Reading time: 8-10 minutes.
Recently the Crime Branch of Delhi Police has filed the charge sheet against in the cases related to the recent Delhi Riots which had pushed the city into turmoil. The charge sheet names Sharukh Pathan as the main accused along with 5 others. In this context it becomes particularly pertinent for us to know what a charge sheet is and what are the relevant legal provisions related to it.
What is a Charge-Sheet?
Under Section 173 of CrPC, the police officer is obligated to file a report after the completion of the necessary investigation of an offence. The report is to consist of the of the materials regarding investigation which are collected under Chapter XII of CrPC along with assemblage of evidence and submission as envisaged under Section 173 of CrPC. This report is called the Charge Sheet in common parlance. In simpler words, a charge sheet is the final investigation report submitted by the investigating agencies to the magistrate for proving an offence in the criminal court of law. The charge sheet, also acts as report that informs the magistrate that on investigating the offence sufficient evidence was found for the court to go further in the case and inquire into the offence.

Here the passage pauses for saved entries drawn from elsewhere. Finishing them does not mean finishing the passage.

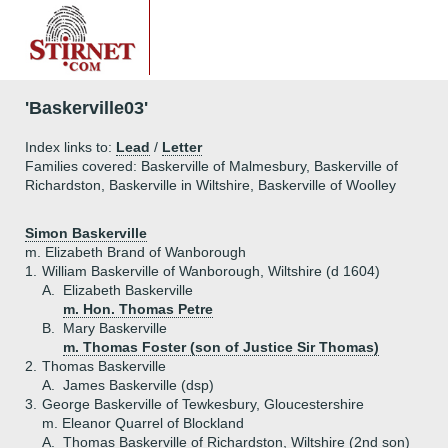
'Baskerville03'
Index links to:
Lead
/
Letter
Families covered: Baskerville of Malmesbury, Baskerville of
Richardston, Baskerville in Wiltshire, Baskerville of Woolley
Simon Baskerville
m. Elizabeth Brand of Wanborough
1.
William Baskerville of Wanborough, Wiltshire (d 1604)
A.
Elizabeth Baskerville
m. Hon. Thomas Petre
B.
Mary Baskerville
m. Thomas Foster (son of Justice Sir Thomas)
2.
Thomas Baskerville
A.
James Baskerville (dsp)
3.
George Baskerville of Tewkesbury, Gloucestershire
m. Eleanor Quarrel of Blockland
A.
Thomas Baskerville of Richardston, Wiltshire (2nd son)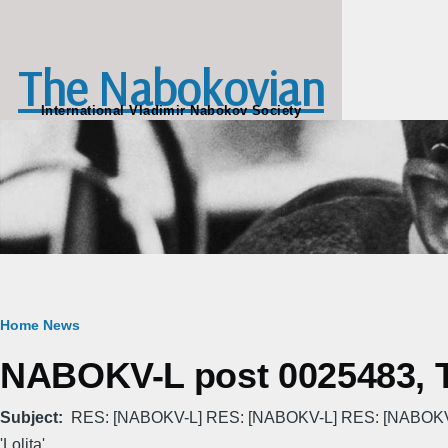
Skip to main content
The Nabokovian
International Vladimir Nabokov Society
Breadcrumb
Home
News
NABOKV-L post 0025483, T
Subject
RES: [NABOKV-L] RES: [NABOKV-L] RES: [NABOKV-L
'Lolita' . . .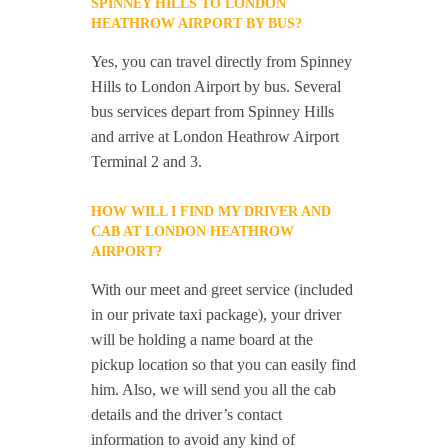
SPINNEY HILLS TO LONDON
HEATHROW AIRPORT BY BUS?
Yes, you can travel directly from Spinney
Hills to London Airport by bus. Several
bus services depart from Spinney Hills
and arrive at London Heathrow Airport
Terminal 2 and 3.
HOW WILL I FIND MY DRIVER AND
CAB AT LONDON HEATHROW
AIRPORT?
With our meet and greet service (included
in our private taxi package), your driver
will be holding a name board at the
pickup location so that you can easily find
him. Also, we will send you all the cab
details and the driver’s contact
information to avoid any kind of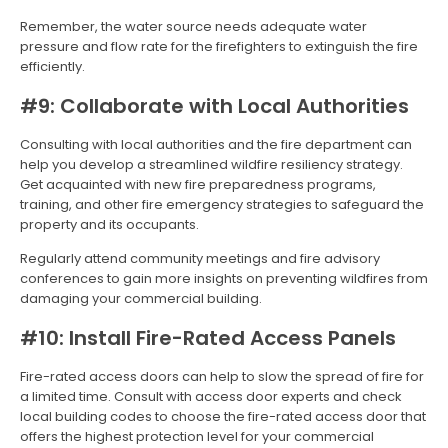
Remember, the water source needs adequate water
pressure and flow rate for the firefighters to extinguish the fire
efficiently.
#9: Collaborate with Local Authorities
Consulting with local authorities and the fire department can
help you develop a streamlined wildfire resiliency strategy.
Get acquainted with new fire preparedness programs,
training, and other fire emergency strategies to safeguard the
property and its occupants.
Regularly attend community meetings and fire advisory
conferences to gain more insights on preventing wildfires from
damaging your commercial building.
#10: Install Fire-Rated Access Panels
Fire-rated access doors can help to slow the spread of fire for
a limited time. Consult with access door experts and check
local building codes to choose the fire-rated access door that
offers the highest protection level for your commercial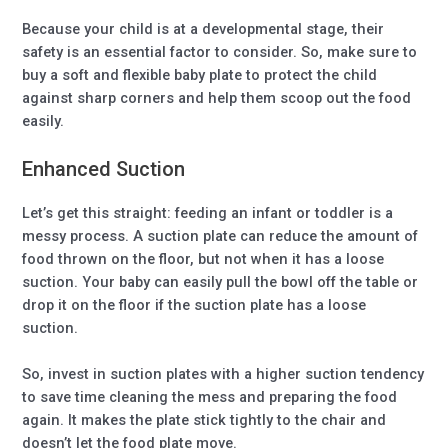
Because your child is at a developmental stage, their
safety is an essential factor to consider. So, make sure to
buy a soft and flexible baby plate to protect the child
against sharp corners and help them scoop out the food
easily.
Enhanced Suction
Let’s get this straight: feeding an infant or toddler is a
messy process. A suction plate can reduce the amount of
food thrown on the floor, but not when it has a loose
suction. Your baby can easily pull the bowl off the table or
drop it on the floor if the suction plate has a loose
suction.
So, invest in suction plates with a higher suction tendency
to save time cleaning the mess and preparing the food
again. It makes the plate stick tightly to the chair and
doesn’t let the food plate move.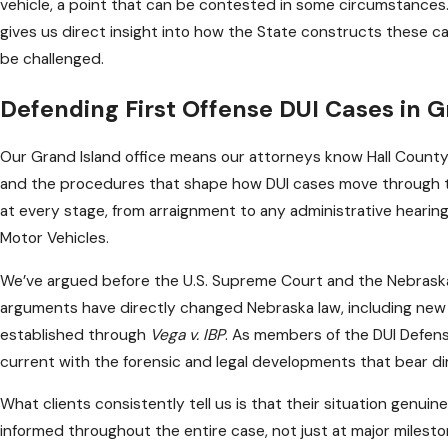
vehicle, a point that can be contested in some circumstance
gives us direct insight into how the State constructs these 
be challenged.
Defending First Offense DUI Cases in G
Our Grand Island office means our attorneys know Hall County c
and the procedures that shape how DUI cases move through th
at every stage, from arraignment to any administrative heari
Motor Vehicles.
We’ve argued before the U.S. Supreme Court and the Nebras
arguments have directly changed Nebraska law, including new 
established through
Vega v. IBP
. As members of the DUI Defen
current with the forensic and legal developments that bear di
What clients consistently tell us is that their situation genui
informed throughout the entire case, not just at major mile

The charge sheet, however, is different from the FIR. The FIR is the document which describes the main offence that took place, the charge sheet on the other hand is the formal police record showing the names of the people brought in the custody, the charges they are brought in for and the identity of the accusers. Thus, the charge sheet marks the beginning of the prosecution proceedings against the accused in the Indian judicial system. The next part mainly deals with some of the relevant parts of Section 173 of the CrPC which as discussed earlier describes the charge sheet.
Legal Provisions Regarding Charge-Sheets
In the case of RP Kapur v. State of Punjab, the court held that the charge sheet should be sent to the magistrate, as soon as the investigation is complete, and there should be no unnecessary delays. In case the investigating officer finds that there is absence of sufficient evidence or the officer finds the offence the accused was complained of committing to be based on false facts, then in such a case the accused is not bound to file the charge sheet. Further, under section 173(2)(ii) of the CrPC, the officer-in-charge of the police station is also bound to inform the informant about action taken by him, in pursuance of the information given by the informant.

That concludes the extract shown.